Downtown garage needed more thought
To the editor:
I am a 66-year-old retired civil engineer. I have over 40 years experience in the engineering field, and therefore, have a small smattering of expertise in the field. The fact that I am a native Meridianite causes me to follow closely the proposed downtown parking garages. Based upon what I have seen in your newspaper, I have a few questions and concerns.
The location of the garage. If it is for downtown, why is it on the edge of the downtown business district? As has been stated, part of the funding will come from the new arts complex in the Grand Opera House building. All three proposals are two to three blocks from that facility. Each proposal shows an optional elevated walkway through the Trustmark property and through the Threefoot building. I submit, that will become a necessity, because what person, especially those of us who are older, would walk in that area of town at night when most of the activities at the arts complex will take place.
The new Cooper Development will bring an influx of senior citizens into the Meridian area. I truly believe the garage should be closer to the complex, say in the block due west of the old Kress building between Fifth and Sixth Streets on 23rd Avenue. This would reduce the distance by at least one-half. This might even encourage older people to utilize the facility more.

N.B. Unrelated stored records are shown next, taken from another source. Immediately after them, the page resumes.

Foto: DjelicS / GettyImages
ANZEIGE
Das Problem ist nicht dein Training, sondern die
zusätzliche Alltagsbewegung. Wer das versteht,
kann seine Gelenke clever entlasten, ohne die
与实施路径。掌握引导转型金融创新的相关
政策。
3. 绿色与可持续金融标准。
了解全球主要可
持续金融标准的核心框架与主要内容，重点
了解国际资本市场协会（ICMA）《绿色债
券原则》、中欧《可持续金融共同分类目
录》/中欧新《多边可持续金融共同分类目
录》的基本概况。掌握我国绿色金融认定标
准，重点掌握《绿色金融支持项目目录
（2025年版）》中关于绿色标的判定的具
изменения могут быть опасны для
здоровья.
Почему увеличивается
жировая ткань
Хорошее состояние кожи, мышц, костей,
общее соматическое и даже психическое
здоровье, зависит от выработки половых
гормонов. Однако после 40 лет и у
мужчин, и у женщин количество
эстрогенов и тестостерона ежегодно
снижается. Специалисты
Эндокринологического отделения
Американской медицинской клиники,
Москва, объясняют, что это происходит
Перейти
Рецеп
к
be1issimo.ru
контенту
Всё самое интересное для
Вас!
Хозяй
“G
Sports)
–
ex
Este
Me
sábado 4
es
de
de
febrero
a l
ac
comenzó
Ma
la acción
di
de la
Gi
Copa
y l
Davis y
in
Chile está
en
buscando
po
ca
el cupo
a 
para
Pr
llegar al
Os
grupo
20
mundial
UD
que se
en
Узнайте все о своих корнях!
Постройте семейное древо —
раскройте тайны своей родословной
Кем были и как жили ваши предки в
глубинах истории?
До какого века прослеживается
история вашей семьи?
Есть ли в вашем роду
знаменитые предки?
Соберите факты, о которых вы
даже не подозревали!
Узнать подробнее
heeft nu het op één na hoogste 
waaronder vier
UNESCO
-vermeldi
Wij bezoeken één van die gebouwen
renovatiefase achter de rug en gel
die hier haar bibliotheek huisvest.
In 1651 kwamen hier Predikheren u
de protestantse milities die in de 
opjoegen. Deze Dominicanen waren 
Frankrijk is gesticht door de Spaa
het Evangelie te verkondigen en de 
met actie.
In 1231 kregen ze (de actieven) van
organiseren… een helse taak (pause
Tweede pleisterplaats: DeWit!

I wonder why it was necessary to go out of town to hire an architect. We have four or five competent architectural firms locally. One of our local architects was primary in the design of the only parking garage in town that actually works well, the Jeff Anderson Regional Medical Center garage. By seeking out of town consultants, the city guarantees to ship several thousands of taxpayer dollars away from Meridian. If the cost of the new garage is to be say $6 million, the architect fee will be between $150,000 and $300,000. That money could just as well have been spent at home.
I can think of many more questions and concerns that I have on this matter, most of them would be controversial. Having once been stung by the construction of the three white elephant garages currently located downtown, I would think that a little more thought would have gone into this new facility.
Richard A. Dixon, P.E.
An awesome resemblance'
To the editor:
My name is Cassandra Johnson and I live in Waynesboro. I read your paper daily. The reason I am writing is because of your Feb. 3 article in the "Connections" section of your paper ("Meridian Children's Chorus present Singing Valentine's").

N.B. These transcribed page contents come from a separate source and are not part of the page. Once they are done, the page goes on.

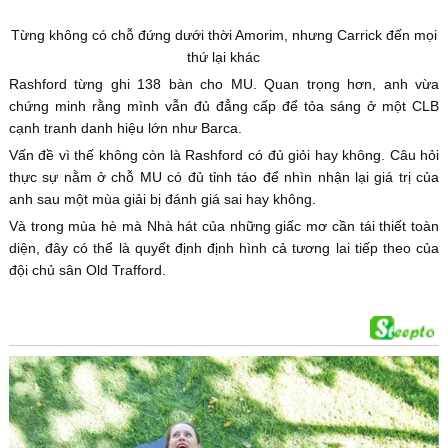
Từng không có chỗ đứng dưới thời Amorim, nhưng Carrick đến mọi
thứ lại khác
Rashford từng ghi 138 bàn cho MU. Quan trọng hơn, anh vừa
chứng minh rằng mình vẫn đủ đẳng cấp để tỏa sáng ở một CLB
cạnh tranh danh hiệu lớn như Barca.
Vấn đề vì thế không còn là Rashford có đủ giỏi hay không. Câu hỏi
thực sự nằm ở chỗ MU có đủ tỉnh táo để nhìn nhận lại giá trị của
anh sau một mùa giải bị đánh giá sai hay không.
Và trong mùa hè mà Nhà hát của những giấc mơ cần tái thiết toàn
diện, đây có thể là quyết định định hình cả tương lai tiếp theo của
đội chủ sân Old Trafford.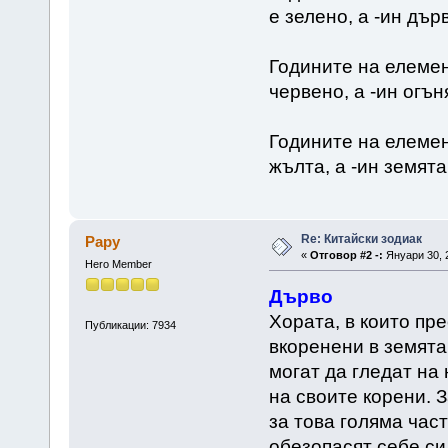
е зелено, а -ин дър
Годините на елемент
червено, а -ин огън
Годините на елемен
жълта, а -ин земята
Re: Китайски зодиак
Papy
«
Отговор #2 -:
Януари 30, 2
Hero Member
Дърво
Хората, в които пр
Публикации: 7934
вкоренени в земята,
могат да гледат на
на своите корени. 
за това голяма част
обезопасят себе си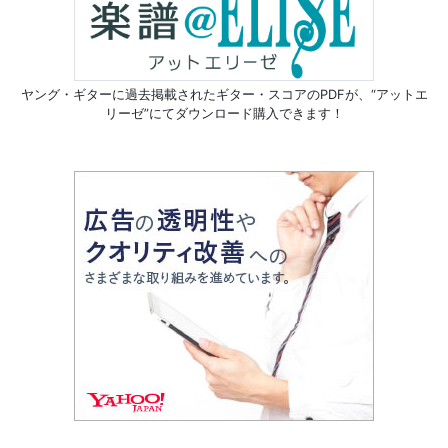
ヤング・ギターに過去掲載されたギター・スコアのPDFが、
“アットエ
リーゼ”にてダウンロード購入できます！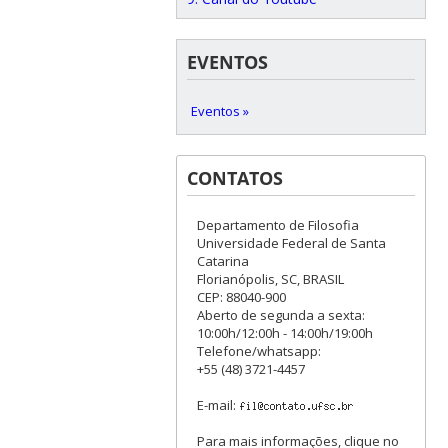
EVENTOS
Eventos »
CONTATOS
Departamento de Filosofia
Universidade Federal de Santa
Catarina
Florianópolis, SC, BRASIL
CEP: 88040-900
Aberto de segunda a sexta:
10:00h/12:00h - 14:00h/19:00h
Telefone/whatsapp:
+55 (48) 3721-4457
E-mail:
Para mais informações, clique no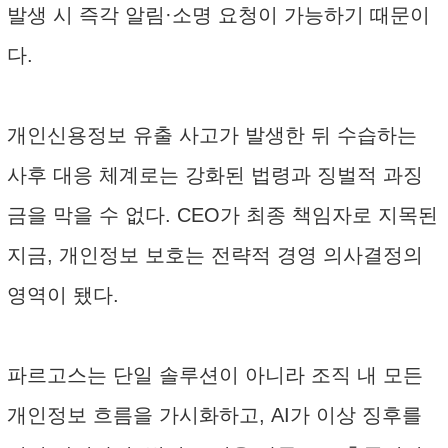
발생 시 즉각 알림·소명 요청이 가능하기 때문이
다.
개인신용정보 유출 사고가 발생한 뒤 수습하는
사후 대응 체계로는 강화된 법령과 징벌적 과징
금을 막을 수 없다. CEO가 최종 책임자로 지목된
지금, 개인정보 보호는 전략적 경영 의사결정의
영역이 됐다.
파르고스는 단일 솔루션이 아니라 조직 내 모든
개인정보 흐름을 가시화하고, AI가 이상 징후를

I was overwhelmed at the resemblance of the child leading the chorus on the front page, Charles Williams, to that of my own son, Derrick Johnson.
I have received phone call after phone call in regard to the photo. I was even questioned by Derrick's grandmother, who thought she was not informed that her grandson was involved in such an extraordinary event.
I've heard of people having twins somewhere in life but this is truly amazing. My own son even wears glasses. My baby and his 5-year-old sister still think that Derrick is in the paper.
I was just so shocked, I had to drop these lines and this photo of my own child, so you yourself can see the awesome resemblance of these kids.